On shooting multiple takes:
“Jason doesn’t believe in a lot of takes, and Charlize doesn’t need them. I remember one time, Jason gave her a note, He was like, ‘I need you to be way more cunty.’ She said, ‘I’ll do it. I don’t think you want it, but I’ll do it.’ And oh man, did she do it.
“Jason reminds me of those old-school pros, because he shoots movies all the time. If he’s not making [a feature-length] movie, he’s making a short film or he’s doing a commercial. He actually likes to shoot things. He likes to make images and sound and movement, which is what a true director wants to do. Jason reminds me of the old-school guys like Allan Dwan, Delmer Daves and Michael Curtiz, who made five movies a year.
“They were geniuses. They could walk into a room and say, ‘We’re going to use this light source, that one, you’ll enter from here, we’ll get you in a two-shot, here we go.’ And working with them, there’s less angst. Because there’s no anxieties coming from the director, because he knows what the fuck he’s doing, the actors can relax and give him better performances.”
On his own directorial ambitions:
“Someday [I’d like to], but I’m in a lot of movies now. What I’m doing is what a lot of actors who want to direct do – I just observe all the time. When I feel like I’ve absorbed it, then I’m going to start. I also don’t know what medium I want to work in. I love these tiny, HD digital cameras that allow you to shoot less and less obtrusively. Those are the kinds of movies that draw me in.

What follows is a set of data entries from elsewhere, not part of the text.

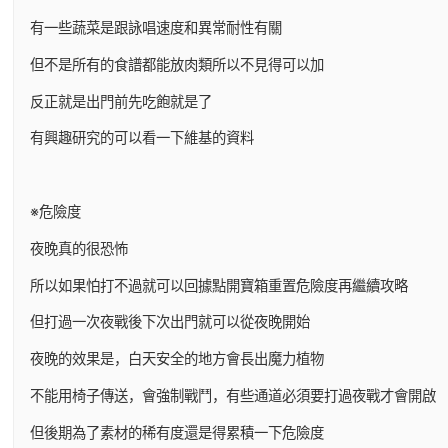
有一些蔬菜是跟詠唱速度和異常耐性有關
但不是所有的食譜都能放肉類所以不見得可以加
反正就是出門前先吃飽就是了
有興趣研究的可以看一下維基的資料
※危險度
夜晚真的很恐怖
所以如果怕打不過就可以回據點開寶箱重置危險度再繼續攻略
但打過一次夜戰後下次出門就可以從夜晚開始
夜晚的效果是，白天安全的地方會長出魔力植物
不能用椅子傳送，會強制戰鬥，有些通道必須要打過夜戰才會開啟
但後期為了素材的稀有度還是得累積一下危險度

“So yeah, eventually I will direct. It’s so fucking hard, an all-encompassing process, not just the months of shooting the film, but the months of preparation and the months of post-production, and the months of promoting it. It’s so brutal. I just don’t know if I’ve trained enough for the marathon.
"Jason started when he was a teenager. The one thing in my life that’s [comparable] is stand-up comedy, since I’ve done it since I was a teenager. So what seems intimidating to other people, it’s not [to me] because I’m so freaking skillful. And that’s because I’ve done it every day of my life for 22 years. I better be good at this point.
“There are things I can do at this point without a lot of preparation. There are directing things that Jason can do without thinking about that much anymore because he’s done them so many times. He can glance at a scene and say, ‘We’re going to do it this way.’ It’s so amazing to work with calm pros. It’s not like every movie gives them a heart attack and puts them in a hospital for three months.
On where films rank on his list of things-to-do:
“I just like creating stuff. As far as prioritizing film roles, it’s not like I’m being offered a lot of stuff. I don’t have to fend off a lot of things. I’ve just had a lot of very lucky accidents. It pretty much comes down to, ‘Where is it being shot? Will it take me away from my family for too long? Is this something that I think is going to be really interesting?’
“I’m so beyond genre or budget. I’m lucky enough that I’ve read so many scripts, and I’ve written so many scripts, that I think I have a better grasp as to what’s good. I can read something and think, ‘This is going to be something fun I can do.' Besides, it's not like I have any control over my career, and the projects I choose. You know, “Tell Spielberg to get ready to be disappointed – I’m going with Reitman.'
"I was very lucky to be offered [Young Adult]. Someday, if I’m ever at a point where I have the luxury of intention, I will make the right choices. But so far I’ve been lucky enough that the choices I have been given have been really, really good."